In pyTiVo you can probably do this. It uses ffmpeg to do the recoding and you can adjust most/all of the parameters. For TiVo Desktop the recoding stuff is all hard coded into the product and there are no options to change it.


----------



## lessd (Jan 23, 2005)

Dan203 said:


> If it's a .tivo file then no. The only type of file that TiVo Desktop can transfer in H.264 format without recoding is a .tivo file. All other file formats that contain video that is not MPEG-2 will be recoded to MPEG-2 on the fly.
> 
> Also this only applies when transferring a file from PC to TiVo. When you transfer a file from TiVo to PC it will always be a .tivo file with the original video in it's original format.

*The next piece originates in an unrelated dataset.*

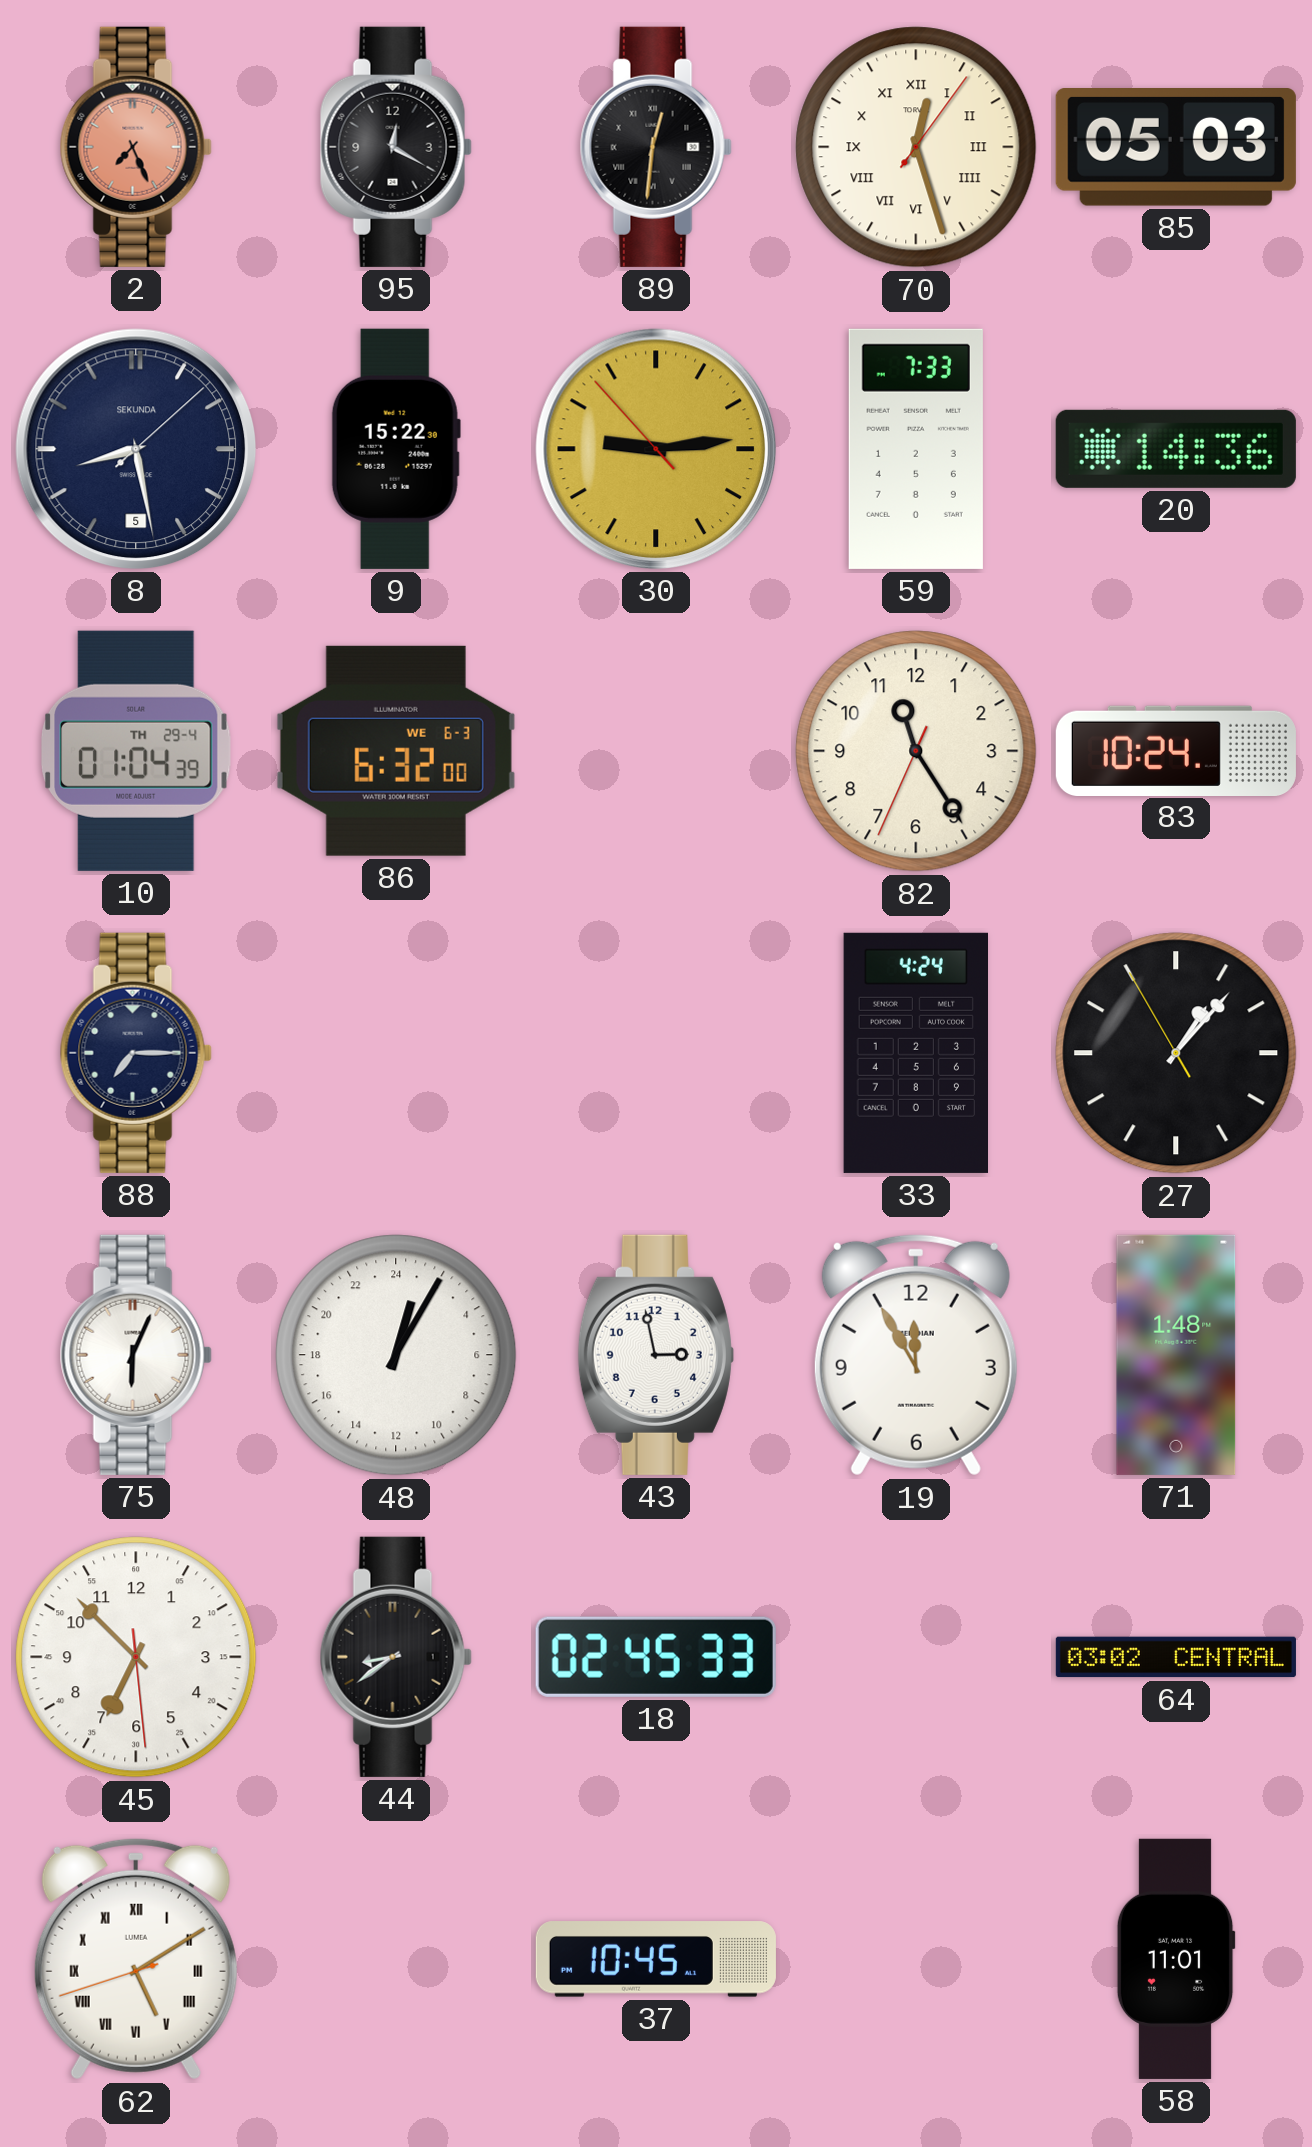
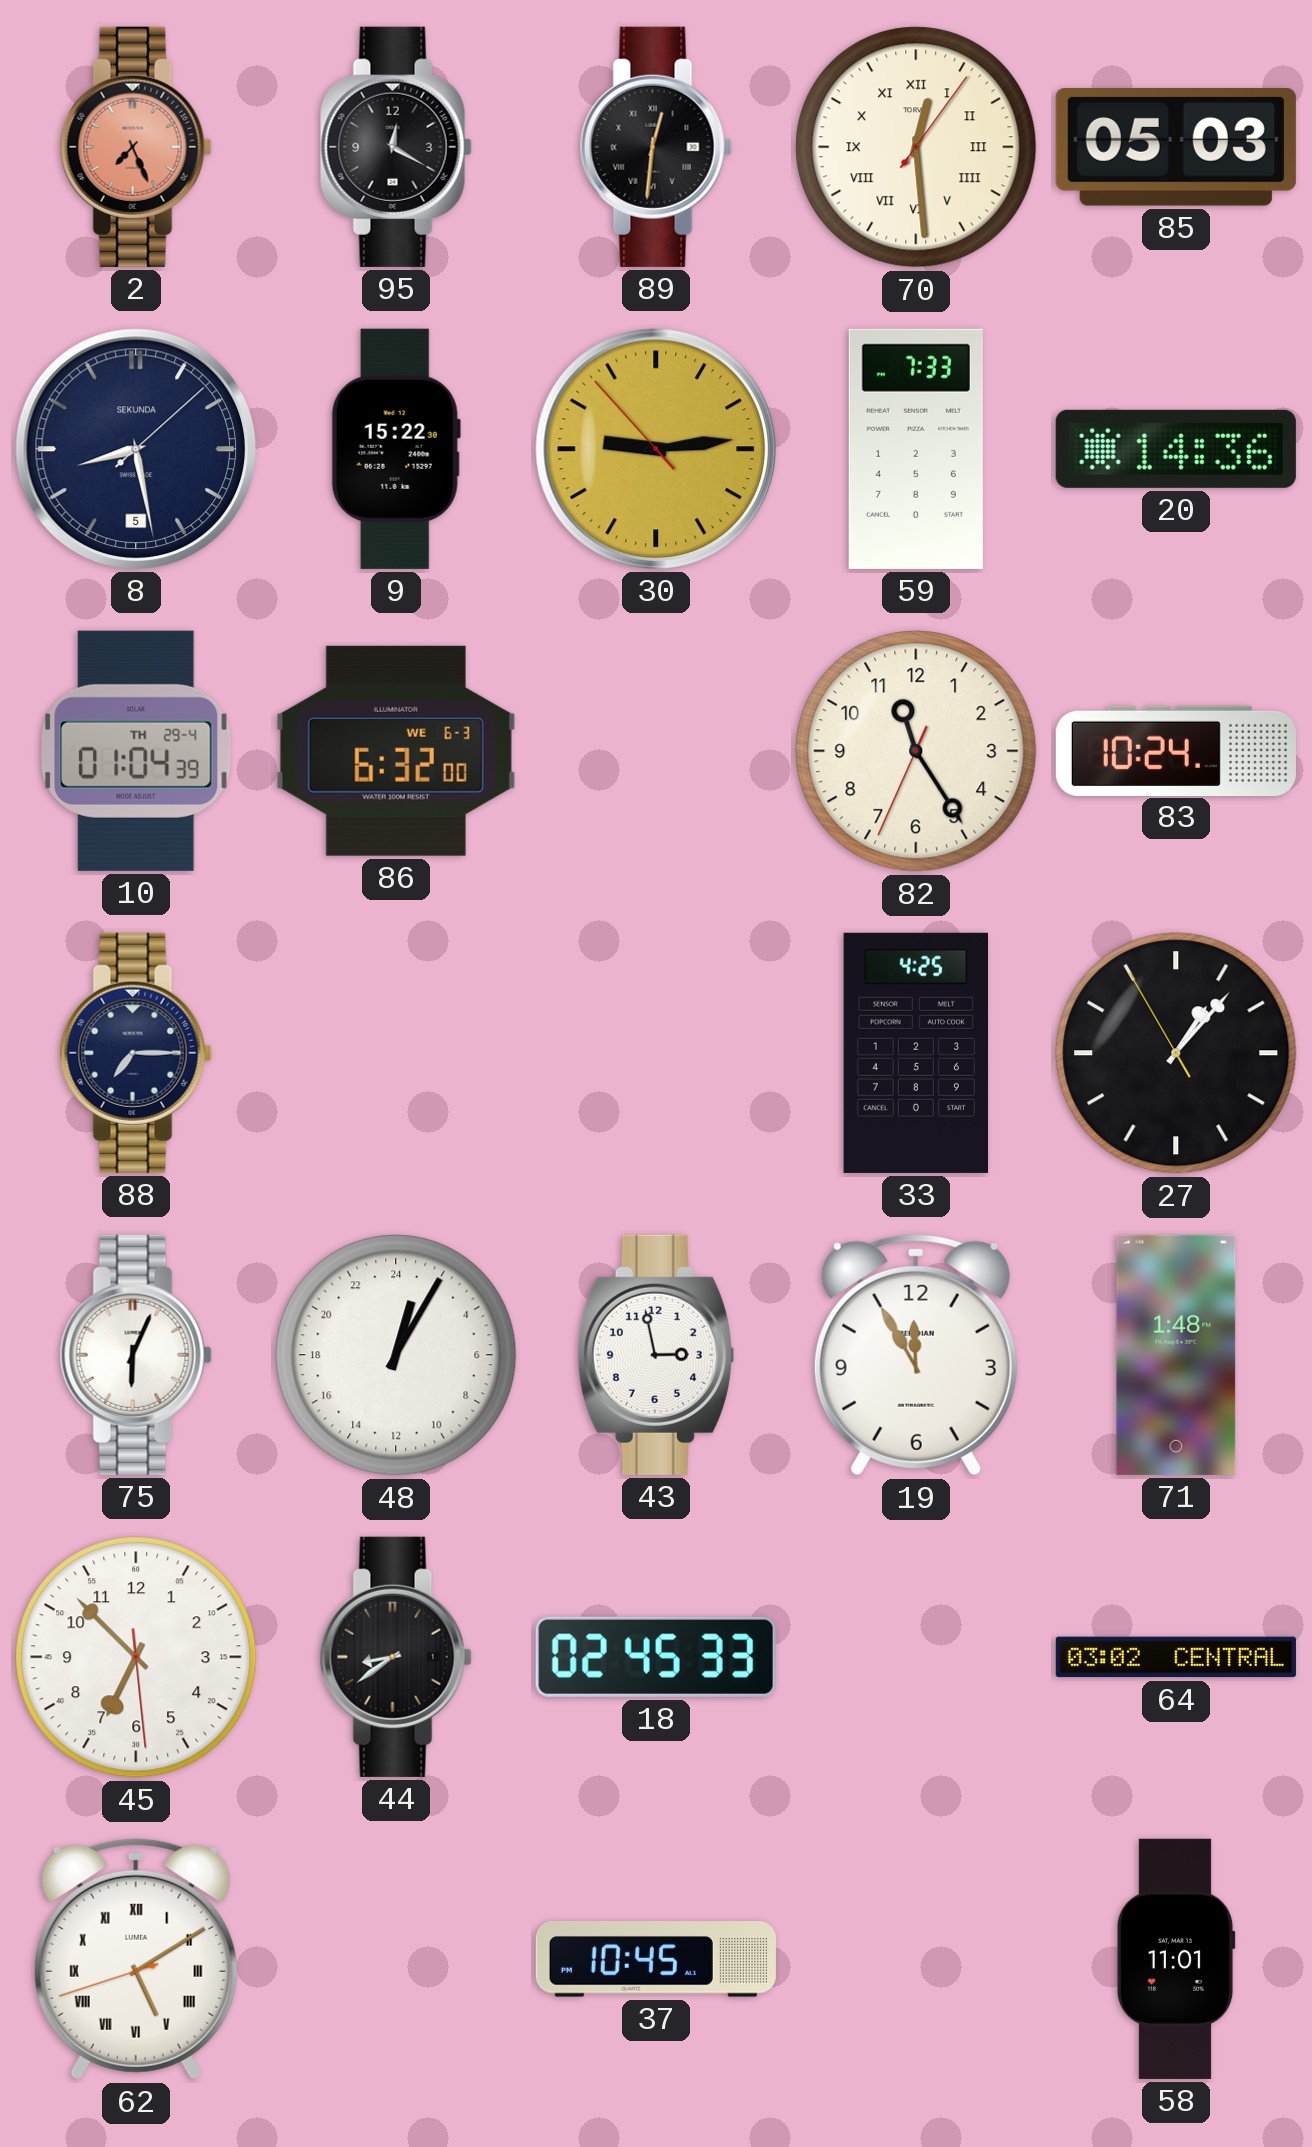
70: 12:27 -> 12:29
33: 4:24 -> 4:25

I got an MP4 movie off the web, played on my computer and TiVo Desktop pro xfered it into my Roamio, no problem, I then made a MP4 file directly from a DVD, I played on my Computer without a problem, tried to xfer to my Roamio and I got *will xfer when other xfers are done*, but I was not xfering anything at that time, reformatted to WMC and the file xfered without problems. I don't know the difference between any MP4 file, why would one xfer the other will not. If anybody knows the answer as when making the MP4 from a DVD I can change many parameters, I leave then at default.


----------



## Dan203 (Apr 17, 2000)

If you used Handbrake to make the MP4 make sure you use constant frame rate mode. By default Handbrake uses variable frame rate mode which is impossible to convert to MPEG-2 because MPEG-2 does not support VFR. (as mentioned above TiVo Desktop plus is recoding the video to MPEG-2) I think TiVo needs one of the standard frame rates to function. (i.e. 23.976, 25, 29.97, 50 or 59.94) A standard DVD should be one of the first two.


----------



## Dan203 (Apr 17, 2000)

Since the video is being transferred to a TiVo anyway you could skip a step and just transfer the DVD directly. There is a plugin for pyTiVo that does this. Or if you need to use TiVo Desktop you can use a program that can rip a single title from a DVD and save to a single VOB file. (VOB files are basically just .mpg files) DVDDecrypter could do this. I'm sure there are other programs that can as well. Doing it that way will save the extra conversions and improve quality.


----------



## lessd (Jan 23, 2005)

Dan203 said:


> Since the video is being transferred to a TiVo anyway you could skip a step and just transfer the DVD directly. There is a plugin for pyTiVo that does this. Or if you need to use TiVo Desktop you can use a program that can rip a single title from a DVD and save to a single VOB file. (VOB files are basically just .mpg files) DVDDecrypter could do this. I'm sure there are other programs that can as well. Doing it that way will save the extra conversions and improve quality.


The VOB option worked great, the 5.1 sound was also xfered, thanks for the suggestion Dan :up:


----------